If done well, completing the exercise might have forced Louisiana and New Orleans officials to have backup plans when communication broke down and federal help failed to arrive. The Pam exercise — in its early stages, at least — made disaster management seem too easy because the federal directions seemed so clear and certain. Walter Maestri, the emergency manager for Jefferson Parish, recalled in an interview with pbs Frontline (November 24, 2005) that federal authorities gave him blithe assurances after the exercise: “‘This is what we’re going to do. This is what you’re going to do. This is what this one’s going to do.’ And the problem here that developed in Katrina is that the locals accepted that.”

The Pam scenario corresponded closely to the events of Katrina. Pam predicted that the 100,000 people who would fail to evacuate would be the most vulnerable to the storm. In New Orleans the majority of the approximately 900 dead were elderly people, many of whom lived in nursing homes and were never given an opportunity to leave town.18 In one such home, the staff had not expected the hurricane to be so severe and had ignored evacuation plans.
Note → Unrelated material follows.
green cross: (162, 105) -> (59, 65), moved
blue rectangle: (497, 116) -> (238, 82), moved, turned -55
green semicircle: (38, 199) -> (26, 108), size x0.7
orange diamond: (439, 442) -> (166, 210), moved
When it was too late to transport the patients to safety, the staff fled for their lives, leaving 34 elderly patients to die in the floodwaters. More thorough preparation might have prevented these deaths and established lines of communication between nursing homes and emergency management coordinators. Local officials will always be the first responders, but federal agencies can help ensure adequate preparation before a disaster strikes by setting standards, funding preparation for rare events, and providing expertise.

 

FEMA’s national role

After 1993, fema reversed course and showed that it could be both effective and popular. The agency jettisoned its civil defense legacy and crafted a focus on “all hazards, all phases” emergency management that in practice emphasized natural disasters. When forced to address new concerns, however, from terrorism to the need for more accountable disaster relief, fema fell short. Emergency management has become too complex for a fema federal agency to coordinate. Only states and localities are able to weigh many-faceted concerns about a range of disasters and develop appropriate strategies. New Orleans, for example, faces far different hazards from those facing a northeastern industrial city with a similar population and demographics. In the wake of Katrina, reformers should resist the all-too-easy temptation to centralize control in the national bureaucracy and instead grant more power and responsibility for disaster preparedness, response, and recovery to agencies further down the federal ladder.
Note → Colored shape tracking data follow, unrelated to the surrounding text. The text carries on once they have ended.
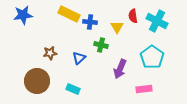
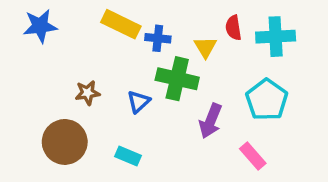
cyan cross: (157, 21) -> (276, 37), turned -30
green cross: (101, 45) -> (177, 79), size x1.6
pink rectangle: (144, 89) -> (253, 156), turned 56

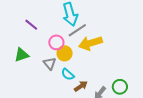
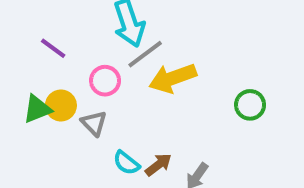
yellow circle: (65, 53) -> (61, 105), moved
cyan semicircle: (68, 74) -> (126, 163), moved
green circle: (120, 87) -> (250, 105), moved

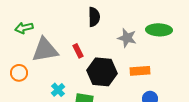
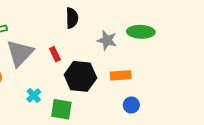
gray triangle: (45, 50) -> (20, 53), turned -36

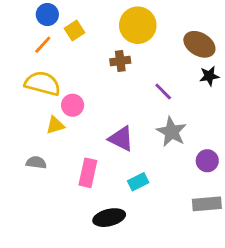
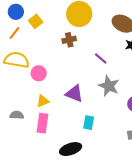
yellow triangle: (55, 125) -> (43, 101), moved
pink rectangle: (88, 173) -> (42, 123), moved
cyan rectangle: (138, 182) -> (89, 123), turned -48

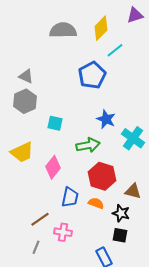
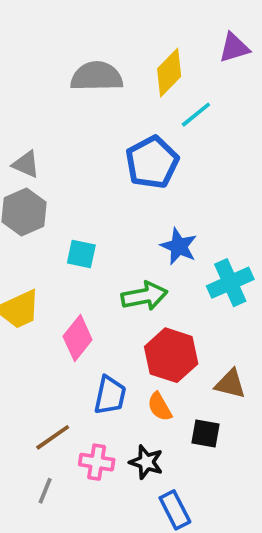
cyan cross: (133, 138) -> (230, 283), turned 30
orange semicircle: (96, 203) -> (160, 407), turned -140
black star: (121, 213) -> (146, 462), moved
black square: (120, 235) -> (205, 433), moved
Still, decentralization poses the risk of returning to the days when emergency management was ad hoc and the federal government provided too much, too late to communities after a disaster struck. Disasters are, by definition, rare events that overwhelm the capacity of normal public institutions and practices. States and localities have little incentive to prepare for 100-year floods, yet such floods occur with alarming frequency in the United States.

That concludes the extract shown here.